La sortie du nucléaire civil est prévue au Japon pour les années 2030. Mais le potentiel de production de plutonium militaire à Rokkasho reste intact. Dans un contexte de tension avec la Chine, le parlement japonais vient de voter un texte ouvrant la voie à l’élaboration d’un armement nucléaire.

Alors que certains médias français se sont précipités pour annoncer « l’arrêt total de la production nucléaire au Japon d’ici 2030 » (il s’agit en fait d’« amener la production nucléaire à zéro pendant les années 2030 »), peu (voire personne) n’ont mentionné ni la relance simultanée de la politique japonaise d’exportation de sa technologie nucléaire, ni même le fait que le plan de retrait annoncé puisse être totalement révisable tous les trois ans, ne donnant ainsi aucune garantie à sa pérennité après 2015. Enfin, ne figure aucune mention du sort qui sera fait, si le scénario du retrait voyait effectivement le jour, à la filière de retraitement du combustible, d’extraction de plutonium et de fabrication de MOX.

Et pour cause : d’après le Yomiuri du 14 septembre, le gouvernement envisage de continuer ses activités de (re)traitement en conformité avec la politique antérieure, malgré la contradiction entre une telle volonté et celle aujourd’hui annoncée d’en finir d’ici 2039 avec l’électricité d’origine nucléaire. Toutefois, la question que le quotidien ne pose pas mais que l’on est en droit de se poser est la suivante : le Japon envisage-t-il une utilisation non civile de sa filière de retraitement et de fabrication de plutonium ? Le vote discret, le 20 juin dernier, d’un amendement à la Loi fondamentale sur l’énergie atomique nous éclaire sur ce point et donne un relief inquiétant aux tensions actuelles entre le Japon et la Chine. (...)

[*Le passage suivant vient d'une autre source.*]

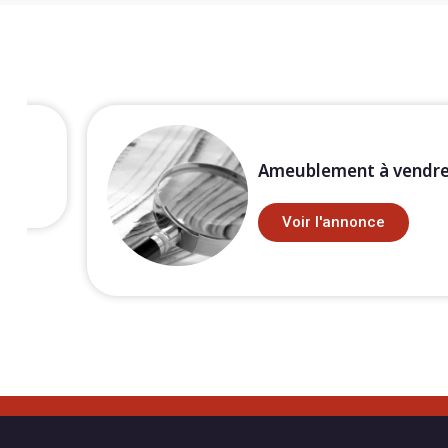
Ameublement à vendr
Voir l'annonce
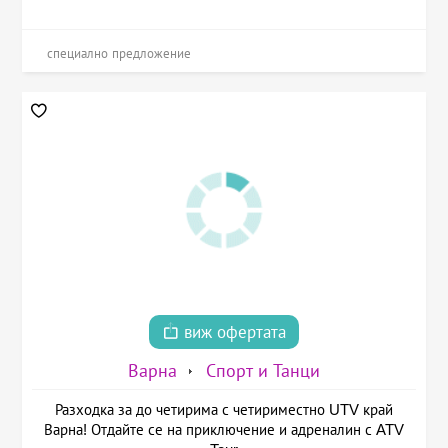
специално предложение
виж офертата
Варна
Спорт и Танци
Разходка за до четирима с четириместно UTV край
Варна! Отдайте се на приключение и адреналин с ATV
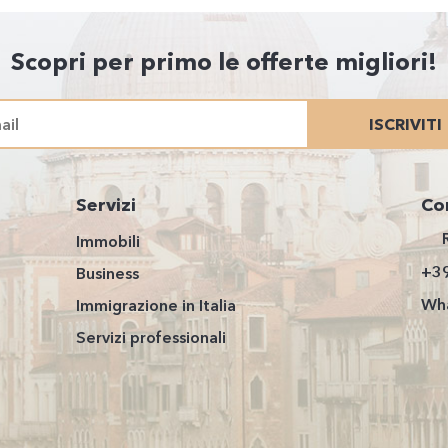
Scopri per primo le offerte migliori!
ISCRIVITI
Servizi
Co
Immobili
+3
Business
Wha
Immigrazione in Italia
Servizi professionali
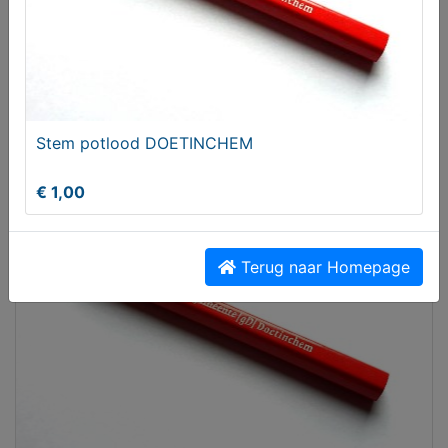
Melden aan MijnKoopwaar
Meer koopwaar
in rubriek
Stem potlood DOETINCHEM
Stempotlood 2021
€ 1,00
Terug naar Homepage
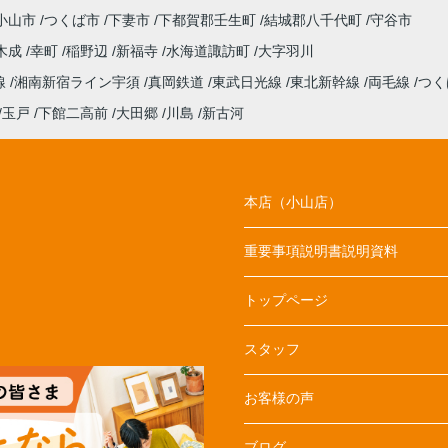
小山市
つくば市
下妻市
下都賀郡壬生町
結城郡八千代町
守谷市
木成
幸町
稲野辺
新福寺
水海道諏訪町
大字羽川
線
湘南新宿ライン宇須
真岡鉄道
東武日光線
東北新幹線
両毛線
つく
玉戸
下館二高前
大田郷
川島
新古河
本店（小山店）
重要事項説明書説明資料
トップページ
スタッフ
お客様の声
ブログ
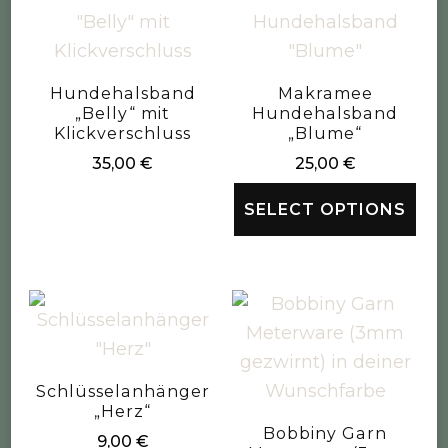
Hundehalsband
Makramee
„Belly“ mit
Hundehalsband
Klickverschluss
„Blume“
35,00
€
25,00
€
SELECT OPTIONS
Schlüsselanhänger
„Herz“
Bobbiny Garn
9,00
€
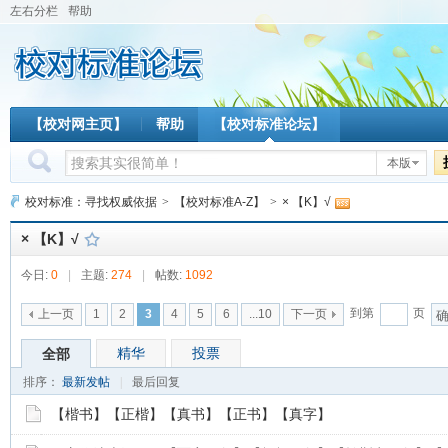
左右分栏
帮助
【校对网主页】
帮助
【校对标准论坛】
本版
校对标准：寻找权威依据
>
【校对标准A-Z】
>
× 【K】√
× 【K】√
今日:
0
|
主题:
274
|
帖数:
1092
到第
页
上一页
1
2
3
4
5
6
...10
下一页
精华
投票
全部
排序：
最新发帖
|
最后回复
【楷书】【正楷】【真书】【正书】【真字】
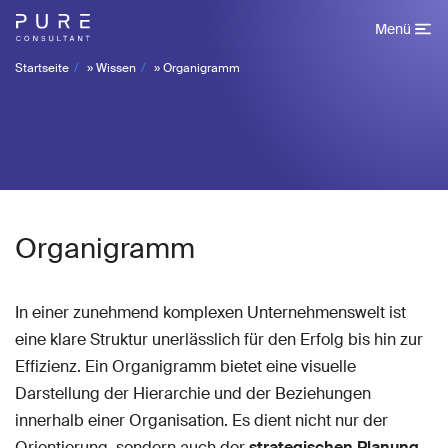
Menü
Startseite
»
Wissen
»
Organigramm
Organigramm
In einer zunehmend komplexen Unternehmenswelt ist
eine klare Struktur unerlässlich für den Erfolg bis hin zur
Effizienz. Ein Organigramm bietet eine visuelle
Darstellung der Hierarchie und der Beziehungen
innerhalb einer Organisation. Es dient nicht nur der
Orientierung, sondern auch der
strategischen Planung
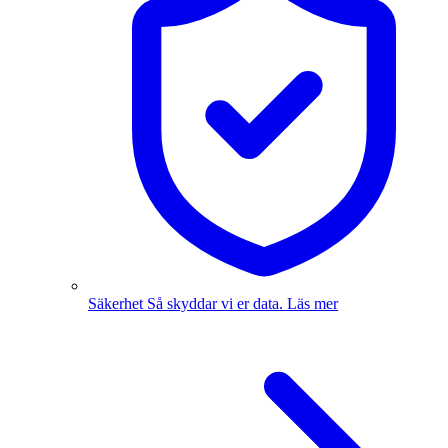
Säkerhet
Så skyddar vi er data.
Läs mer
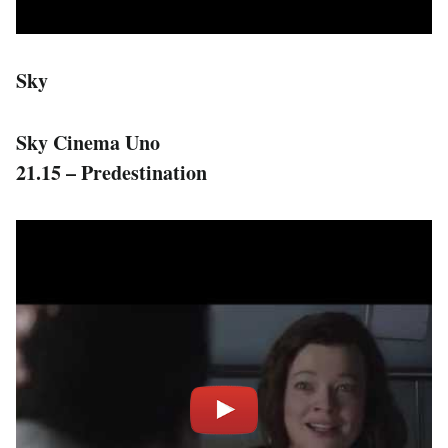
Sky
Sky Cinema Uno
21.15 – Predestination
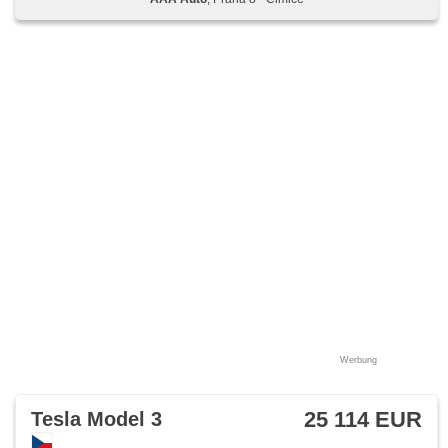
Werbung
25 114 EUR
Tesla Model 3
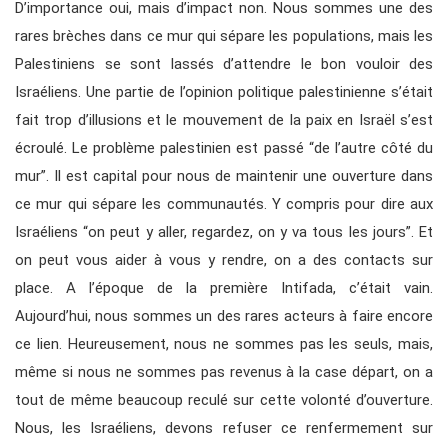
D’importance oui, mais d’impact non. Nous sommes une des
rares brèches dans ce mur qui sépare les populations, mais les
Palestiniens se sont lassés d’attendre le bon vouloir des
Israéliens. Une partie de l’opinion politique palestinienne s’était
fait trop d’illusions et le mouvement de la paix en Israël s’est
écroulé. Le problème palestinien est passé “de l’autre côté du
mur”. Il est capital pour nous de maintenir une ouverture dans
ce mur qui sépare les communautés. Y compris pour dire aux
Israéliens “on peut y aller, regardez, on y va tous les jours”. Et
on peut vous aider à vous y rendre, on a des contacts sur
place. A l’époque de la première Intifada, c’était vain.
Aujourd’hui, nous sommes un des rares acteurs à faire encore
ce lien. Heureusement, nous ne sommes pas les seuls, mais,
même si nous ne sommes pas revenus à la case départ, on a
tout de même beaucoup reculé sur cette volonté d’ouverture.
Nous, les Israéliens, devons refuser ce renfermement sur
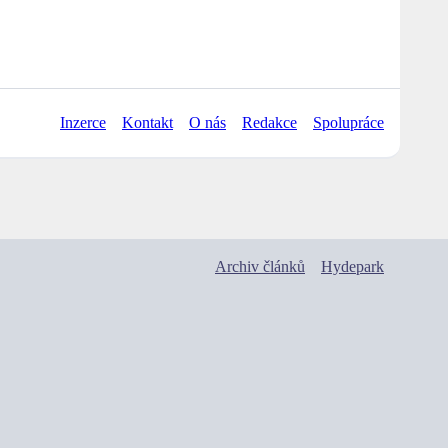
Inzerce
Kontakt
O nás
Redakce
Spolupráce
Archiv článků
Hydepark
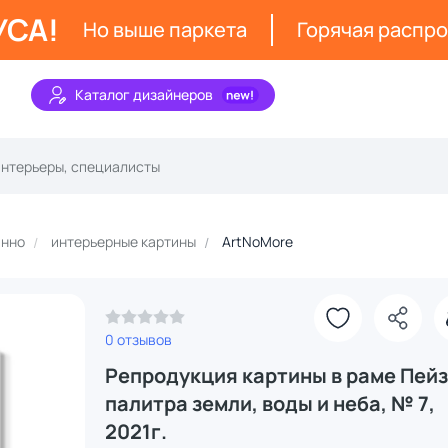
УСА!
Но выше паркета
Горячая распр
Каталог дизайнеров
анно
интерьерные картины
ArtNoMore
0 отзывов
Репродукция картины в раме Пейз
палитра земли, воды и неба, № 7,
2021г.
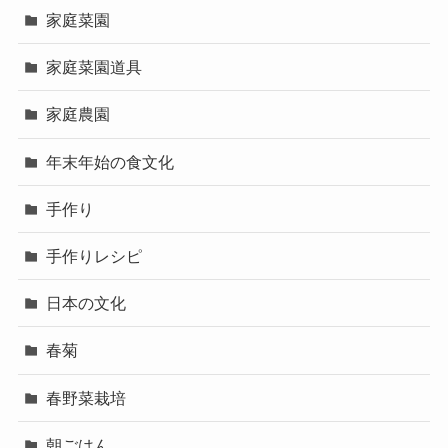
家庭菜園
家庭菜園道具
家庭農園
年末年始の食文化
手作り
手作りレシピ
日本の文化
春菊
春野菜栽培
朝ごはん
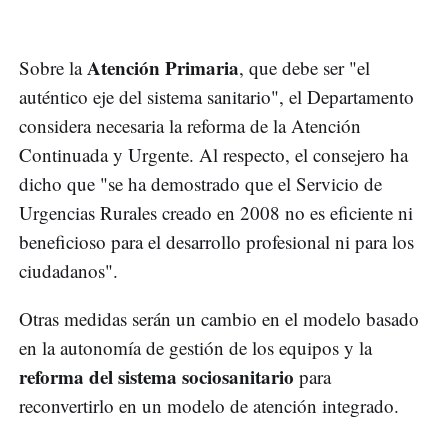
Atención Primaria
Sobre la
, que debe ser "el
auténtico eje del sistema sanitario", el Departamento
considera necesaria la reforma de la Atención
Continuada y Urgente. Al respecto, el consejero ha
dicho que "se ha demostrado que el Servicio de
Urgencias Rurales creado en 2008 no es eficiente ni
beneficioso para el desarrollo profesional ni para los
ciudadanos".
Otras medidas serán un cambio en el modelo basado
en la autonomía de gestión de los equipos y la
reforma del sistema sociosanitario
para
reconvertirlo en un modelo de atención integrado.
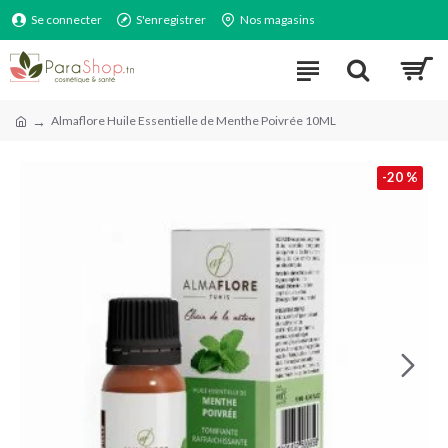
Se connecter
S'enregistrer
Nos magasins
Almaflore Huile Essentielle de Menthe Poivrée 10ML
-20 %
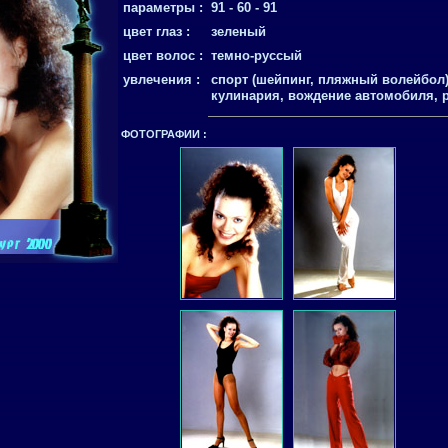
параметры :
91 - 60 - 91
цвет глаз :
зеленый
цвет волос :
темно-руссый
увлечения :
спорт (шейпинг, пляжный волейбол)
кулинария, вождение автомобиля, 
ФОТОГРАФИИ :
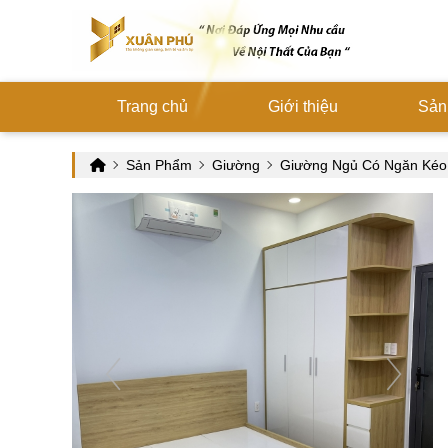
Trang chủ
Giới thiệu
Sản
Sản Phẩm
Giường
Giường Ngủ Có Ngăn Kéo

Dans l’éventualité d’un abandon du nucléaire civil, utiliser l’infrastructure de Rokkasho pour des objectifs militaires garantirait sa pérennité et éviterait de priver de sens l’existence de ce bijou de 20 milliards d’euros, dont le coût de démantèlement est estimé à 80 milliards d’euros supplémentaires. Le tout dans un contexte de demande en forte chute à la fois du plutonium utilisé dans les surgénérateurs (celui de Monju a subi une succession d’accidents et n’a produit d’électricité que pendant une heure en 20 ans) et du MOX dans les réacteurs conventionnels.

Le Japon détient actuellement 157 tonnes de plutonium, dont 100 tonnes sur les sites de ses centrales. Les 60 tonnes restantes ont été acheminées dans les centres de retraitement, et 45 tonnes ont été séparées (35 tonnes sont stockées en France et au Royaume-Uni), de quoi fabriquer 5.000 têtes nucléaires. (...)

Ce qui caractérise le nouveau contexte n’est donc pas la capacité technologique du Japon à construire une arme nucléaire dans une durée limitée, mais le fait que, s’appuyant sur l’opportunité d’une réforme de son autorité de régulation nucléaire, suite à l’accident de Fukushima, il se dote d’un cadre juridique approprié à la reconnaissance et à l’activation d’une telle capacité. La prochaine étape pourrait être une réforme de l’article 9 de la Constitution, le tout étant en cohérence avec le rôle politique que les Etats-Unis entendent de plus en plus faire jouer au Japon en Asie, notamment face à la Chine. (...)

En inscrivant la politique de l’énergie nucléaire du Japon dans le cadre de la « sécurité nationale », l’amendement du 20 juin 2012 à la Loi fondamentale sur l’énergie atomique ouvre grande la porte sur une telle perspective. Décidément, le désastre de Fukushima n’en finit pas de porter ses fruits.